PALO ALTO, Calif., Oct. 29, 2020 /PRNewswire/ -- In a recent preprint, scientists at Stanford, Oxford, and the Broad Institute leveraged 3.6 million anonymous health data submissions from Enya.ai's FeverIQ to demonstrate how secure multiparty computation (SMC) can optimize for Covid-19 symptom screening without compromising user privacy.
The information needed to manage Covid-19 is some of the most sensitive imaginable — medical symptoms, test results, where you work and sleep, and your closest contacts. New research based on FeverIQ, however, shows that privacy and Covid screening can be reconciled. FeverIQ is a Covid symptom tracking and screening service created using the Enya.ai secure computation platform. With the help of FeverIQ, the study collected 3.6 million submissions of Covid symptoms and test results and analyzed them using secure multiparty computation (SMC). The FeverIQ risk model for predicting Covid health risks outperformed others by up to 2.7 times — and, as the consortium's study states, "to protect the participants' privacy, no identifiable information was requested, collected, transmitted, or stored, and geolocation data were downsampled prior to leaving the user's device."

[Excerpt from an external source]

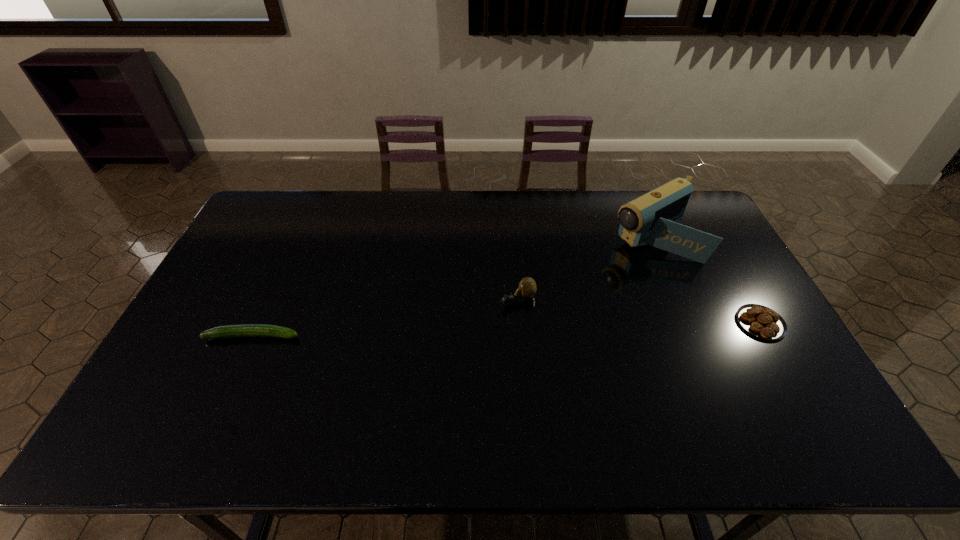 I want to click on the leftmost object, so click(x=246, y=330).

In order to click on pastry in this screenshot , I will do `click(761, 321)`.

Privacy and health screening accuracy are two sides of the same coin. Unfortunately, they have often stood in conflict with one another. While personal health information is needed to assess an individual's Covid risks accurately, health data are often stolen, and concerns for misappropriation of private user data within the business world are increasing. The consortium's study elaborates on this issue in relation to the status quo of Covid risk assessment: "The role of privacy has not been broadly addressed in tracking projects, which collect participants' symptoms, test results, and metadata. Especially for longitudinal studies, in which symptoms and geospatial data accumulate for each study participant, it can become possible to re-identify participants even when identifiers such as names and email addresses are scrubbed from the data."
In addition, nearly every week, our understanding of the virus — including its symptoms, effects, and treatments — is shifting as the world learns more about its characteristics and their implications. For example, we have learned that temperature checks may be an inadequate litmus for coronavirus, and ophthalmological research suggests something as seemingly unrelated as wearing eyeglasses is linked to significantly reduced risk of infection. Furthermore, the virus is mutating, though more slowly than seasonal influenza. Therefore, an effective Covid screening model needs to adapt by continually incorporating the latest findings in the field and from the medical research community. As the consortium's study states, the FeverIQ risk model is "able to validate the diagnostic power of newly reported symptoms without needing to receive unprotected granular health information from participants." Such a framework is precisely what is needed to build adaptive solutions as the coronavirus and our understanding of it evolves. The research was funded in part by the Bill and Melinda Gates Foundation and involved researchers from Stanford, Oxford, and the Broad Institute of MIT and Harvard.
Enya.ai is the only secure computation platform optimized for edge devices such as mobile phones, helping organizations derive differentiated insights without the risks of exposing sensitive data. Trusted by millions of users, Enya.ai operates the largest secure computation network for healthcare. Enya.ai is also among the leading Stanford alumni scientists and physicians participating in the StartX Med COVID-19 Task Force, mobilized at the onset of the pandemic to provide critical solutions for the prevention, diagnostics, and treatment of Covid-19.